Só me aceitam como poeta porque tenho emprego padrão

Tadeu Rodrigues, advogado, escritor e apresentador do podcast Rabiscos - @tadeufrodrigues
tadeufrodrigues@gmail.com

Sou advogado. E no meio jurídico na minha cidade, interior de Minas Gerais, sou o advogado que escreve poesia, o poeta. A isso me felicitam pessoas que não fariam o mesmo fosse eu “apenas” poeta. E digo com tranquilidade, pois aos meus amigos e amigas que optaram por viver da literatura, ainda mais de poesia, sobra-lhes a função lírica como pecha; como se não pudesse ser essa uma opção. E não ignoremos o fato de eu ser branco, classe média, com uma graduação.
O que torna um hobbie respeitado do meu ofício, é visto à boca torta dos outros. Em especial quando falamos das poetas e dos poetas militantes políticos, lutadores por causas sociais, da periferia, que encontram a saída no labor bonito de engendrar palavras. Fácil dizer o porquê: dinheiro.
Por aqui, não é raro você dizer que trabalha com a escrita ou falar de alguém que o faça, que logo a pergunta vem: ele/a ganha dinheiro com isso?

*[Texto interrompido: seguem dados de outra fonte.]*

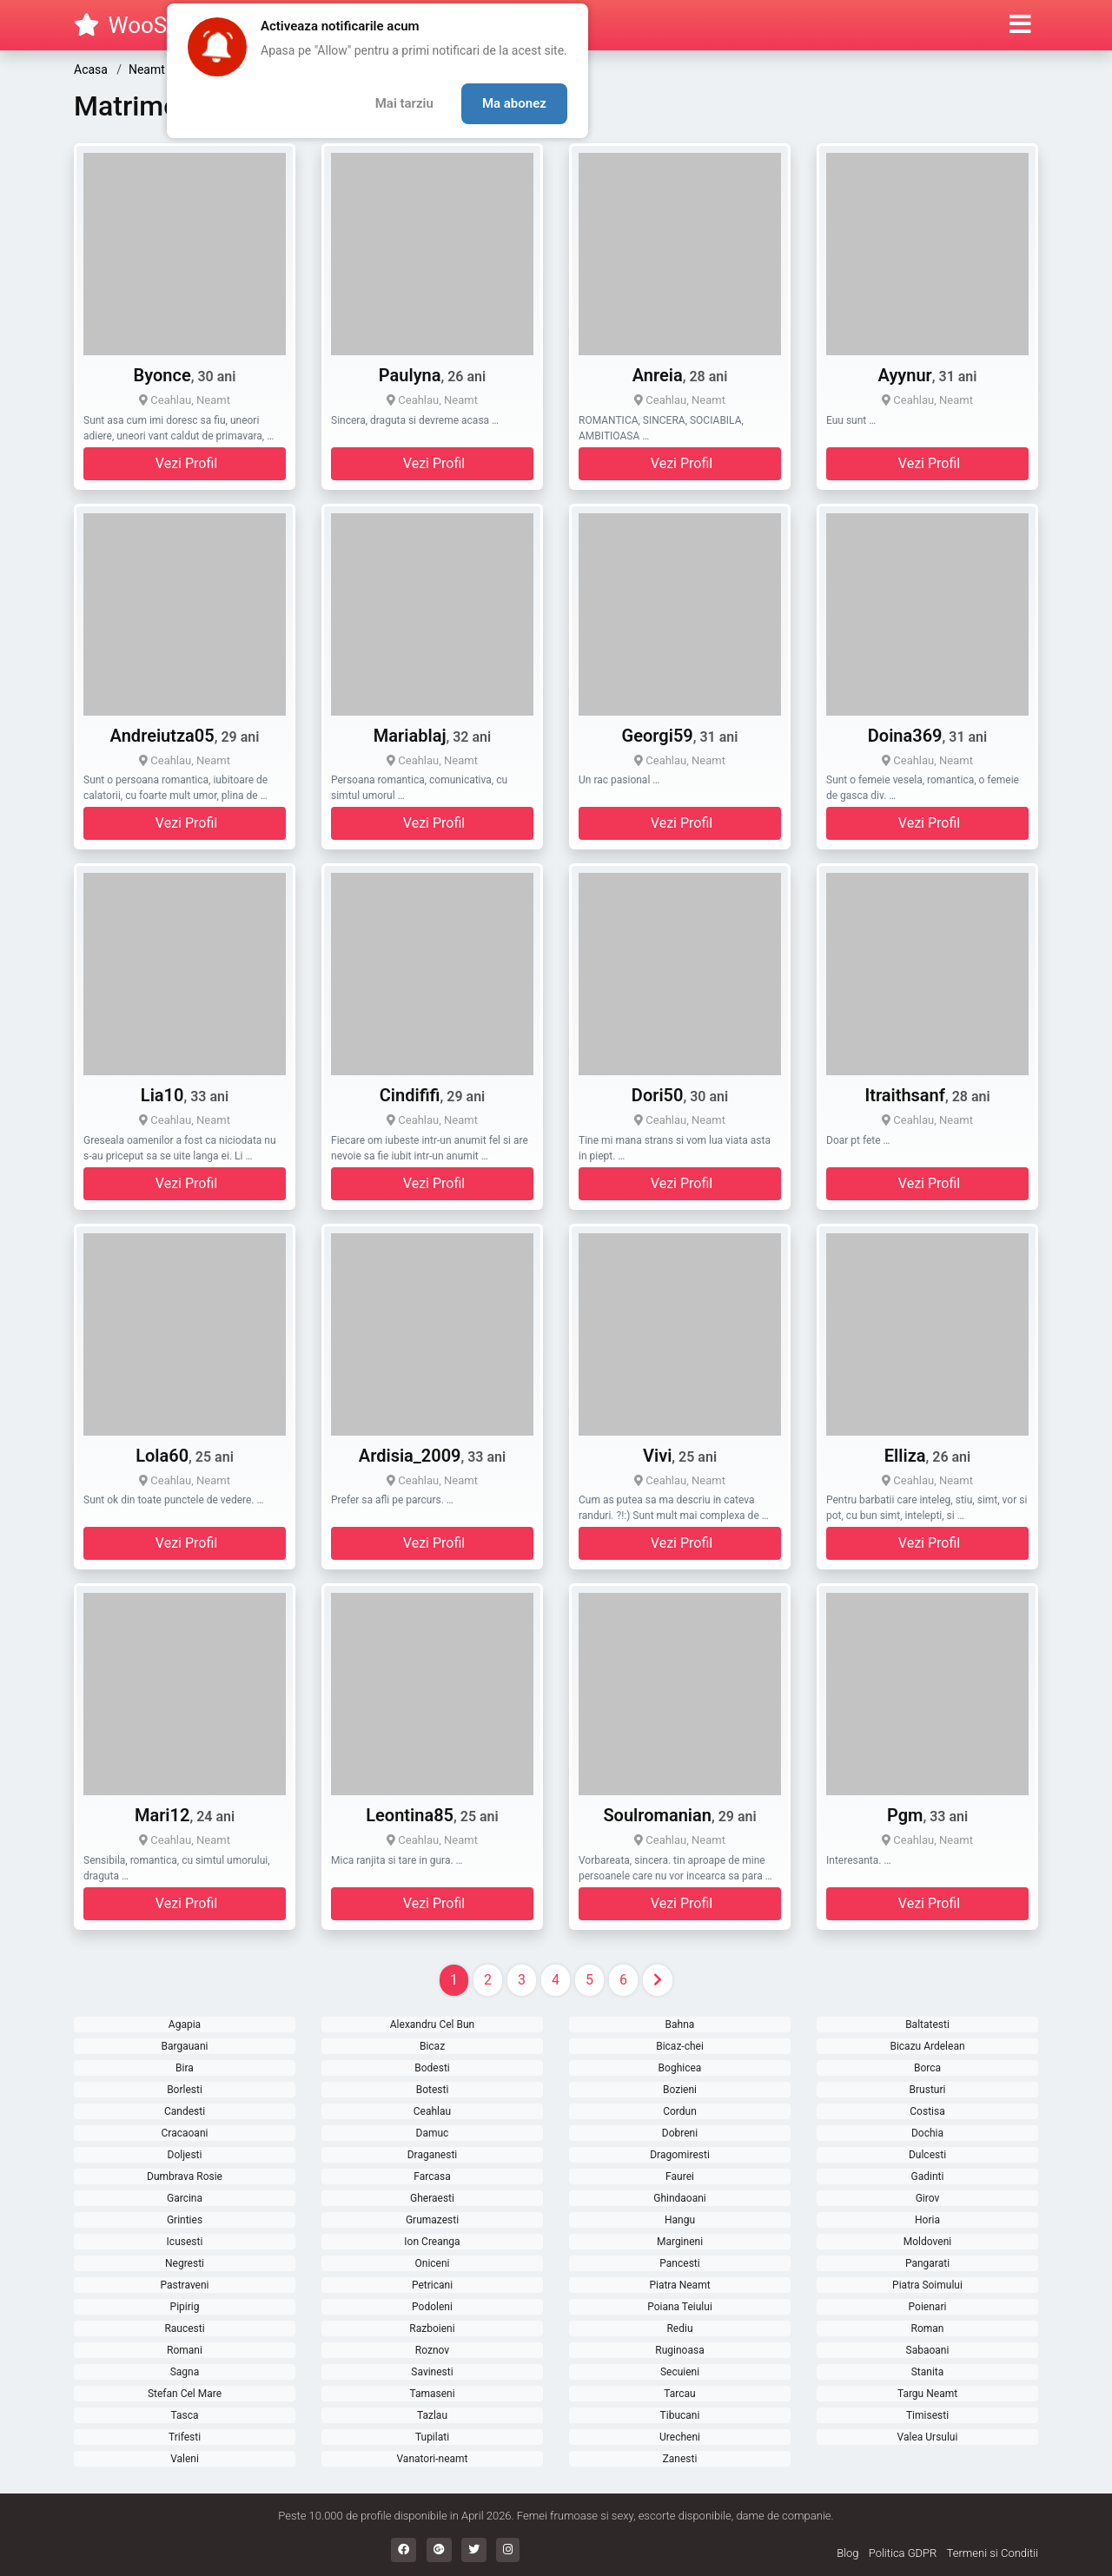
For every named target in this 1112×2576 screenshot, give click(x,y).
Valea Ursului (927, 2437)
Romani (184, 2350)
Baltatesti (927, 2024)
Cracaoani (185, 2133)
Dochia (927, 2133)
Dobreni (680, 2133)
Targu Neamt (927, 2394)
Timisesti (927, 2415)
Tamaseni (431, 2394)
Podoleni (432, 2307)
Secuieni (679, 2372)
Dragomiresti (680, 2155)
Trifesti (185, 2437)
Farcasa (432, 2176)
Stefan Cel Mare (185, 2394)
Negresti (184, 2263)
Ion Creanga (432, 2242)
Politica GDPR (903, 2552)
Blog (847, 2552)
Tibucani (680, 2415)
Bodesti (432, 2068)
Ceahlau (432, 2111)
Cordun (680, 2111)
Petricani (432, 2285)
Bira (184, 2068)
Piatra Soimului (927, 2285)
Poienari (928, 2307)
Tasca (184, 2415)
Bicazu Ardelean (927, 2046)
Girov (928, 2198)
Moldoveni (927, 2242)
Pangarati (927, 2263)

No mundo ideal, isso deveria ser rechaçado. Poetas deveriam ser exaltados. Deveriam vir antes. Porque, a eles, a função (ou disfunção) de interpretar o caos inerente ao ser humano. À arte se incumbe o prazer, a reflexão, a saída.
 
O hegemonismo capital sobre nós mortais, que prezamos pela poética de ser, a tantos se empregam também aos músicos, pintores, atores, atrizes etc. Só é medida a aceitação quando se ganha dinheiro a ponto de a sociedade ver o que ela entende como vencer; quando carros, casas, viagens e marcas são ostentados.
O rebaixamento estrutural social imposto ao artista beira quase à indiferença, em um esboço lamentável bradado, por vezes, por quem consome arte - e às vezes arte cara, blasé - como se a artista e o artista, alguém sem direito, vagabundos que querem viver em horas vagas, como alguém prejudicial.
 
Ao direito, que advogo em profissão aceita, meus pequenos préstimos de ferida social aberta; que querem impor ternos e formalidades.
À poesia, aos poetas e às poetas, minha vida.